You see, there are these packets you can create to send home so that parents can work with their child reviewing skills learned and preparing for what is up ahead.
This is so great, in theory. And maybe one day I’ll put one together. Although, the more I thought, the more I decided that this summer packet should be less addition practice and sight words and more…LIFE.
So take it or leave it…here’s my “Summer Packet.”
-Teach your child to tie their shoes. Find a fun trick! Watch a video! Give an incentive! Be persistent! Just make sure your child isn’t the one dragging their laces through the bathroom and cafeteria then asking the teacher to tie it.

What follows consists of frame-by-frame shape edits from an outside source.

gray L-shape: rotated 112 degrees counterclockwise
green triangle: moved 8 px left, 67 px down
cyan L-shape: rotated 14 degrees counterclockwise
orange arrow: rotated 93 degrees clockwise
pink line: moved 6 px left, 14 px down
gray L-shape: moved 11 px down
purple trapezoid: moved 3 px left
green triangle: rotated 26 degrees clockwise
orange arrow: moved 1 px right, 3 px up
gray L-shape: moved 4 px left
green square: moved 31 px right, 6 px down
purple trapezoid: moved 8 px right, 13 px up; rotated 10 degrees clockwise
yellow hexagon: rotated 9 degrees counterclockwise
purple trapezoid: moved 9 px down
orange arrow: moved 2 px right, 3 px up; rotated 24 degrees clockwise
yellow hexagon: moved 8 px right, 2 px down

-Keep bedtime in the routine. It may be a little later and there will be nights that bedtime doesn’t apply. But overall, if we keep our bodies in a routine with sleep, August won’t hit quite so hard.

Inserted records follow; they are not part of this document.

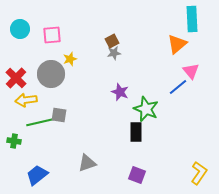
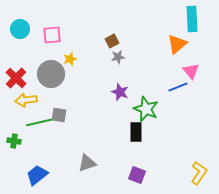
gray star: moved 4 px right, 4 px down
blue line: rotated 18 degrees clockwise
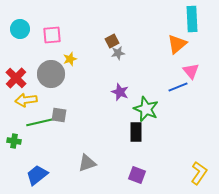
gray star: moved 4 px up
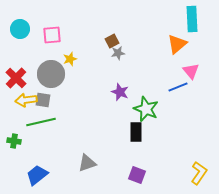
gray square: moved 16 px left, 15 px up
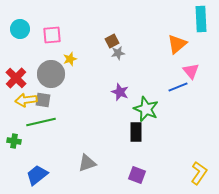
cyan rectangle: moved 9 px right
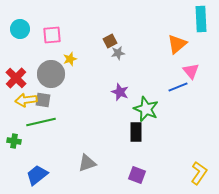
brown square: moved 2 px left
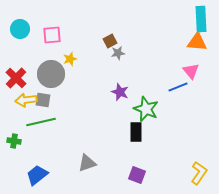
orange triangle: moved 20 px right, 2 px up; rotated 45 degrees clockwise
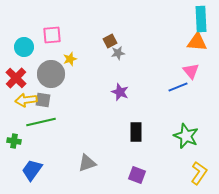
cyan circle: moved 4 px right, 18 px down
green star: moved 40 px right, 27 px down
blue trapezoid: moved 5 px left, 5 px up; rotated 15 degrees counterclockwise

-Choose a few family members and friends to write a letter to this summer. Ask your child to write in full sentences, ask questions and give details. Writing with a purpose makes it relevant and real for your child. Maybe someone will write them back! Include an envelope with return address and stamp to encourage that!

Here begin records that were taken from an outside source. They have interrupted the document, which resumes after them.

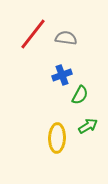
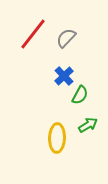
gray semicircle: rotated 55 degrees counterclockwise
blue cross: moved 2 px right, 1 px down; rotated 24 degrees counterclockwise
green arrow: moved 1 px up
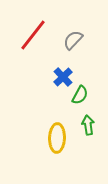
red line: moved 1 px down
gray semicircle: moved 7 px right, 2 px down
blue cross: moved 1 px left, 1 px down
green arrow: rotated 66 degrees counterclockwise
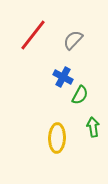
blue cross: rotated 18 degrees counterclockwise
green arrow: moved 5 px right, 2 px down
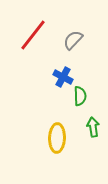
green semicircle: moved 1 px down; rotated 30 degrees counterclockwise
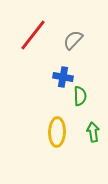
blue cross: rotated 18 degrees counterclockwise
green arrow: moved 5 px down
yellow ellipse: moved 6 px up
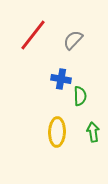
blue cross: moved 2 px left, 2 px down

-Sit at the table and eat together. Really watch your child. Is he sitting on his knees, mouth wide open, food everywhere? This is how he looks in the cafeteria. Work on that.
-Encourage kindness. Find someone or several others that your child can do something simple to bring a smile. Deliver cookies, make a card, flowers, chores, a song…something simply for a smile.
-Don’t rush to the rescue. Hear me out. Our children need us. But they need us to let them learn to problem solve. If your child is in a situation that is frustrating, but not harmful (example: can’t put together a new toy, can’t open a lunchable, can’t decide which color shirt to wear) let them work it out! It’s crippling our children of the basic and necessary skill to problem solve and think through an issue…for themselves. Hang back…just a bit. They’ll be ok!
-Read TO your child. I can’t encourage reading enough! Please visit the library and make books a part of your summer days. Most importantly, let your child see you read- to yourself and to them. Let them hear your silly voices. Let them tell you the best parts and predict how it will end. We tell them all the time they must read, but are we showing them WE read?
-Put down your phone. On Mother’s Day, I create a booklet with my students. They answer questions all about their Moms, write sentences and draw pictures. One page is “Mom’s Favorite Things.” Can I tell you the top item colored first on most booklets?
We must look up from our screens and look at our children. They are growing so incredibly fast. We could spend this summer scrolling through strangers’ vacation pictures wishing we had their reality or we could be chasing our reality through the sprinkler in our own backyard.
-Rest. Be ok with not constantly going somewhere. Society, media, Facebook all have us believing we must seize the day and do it all. Our children have worked hard and they need to rest. If we keep them in perpetual motion through the summer, it will feel like a continuation of the chaos with less homework. Squeeze in the fun, but allow the time to rest. Boredom gives way to creativity. Rest renews our bodies and our minds for all the next school year has in store.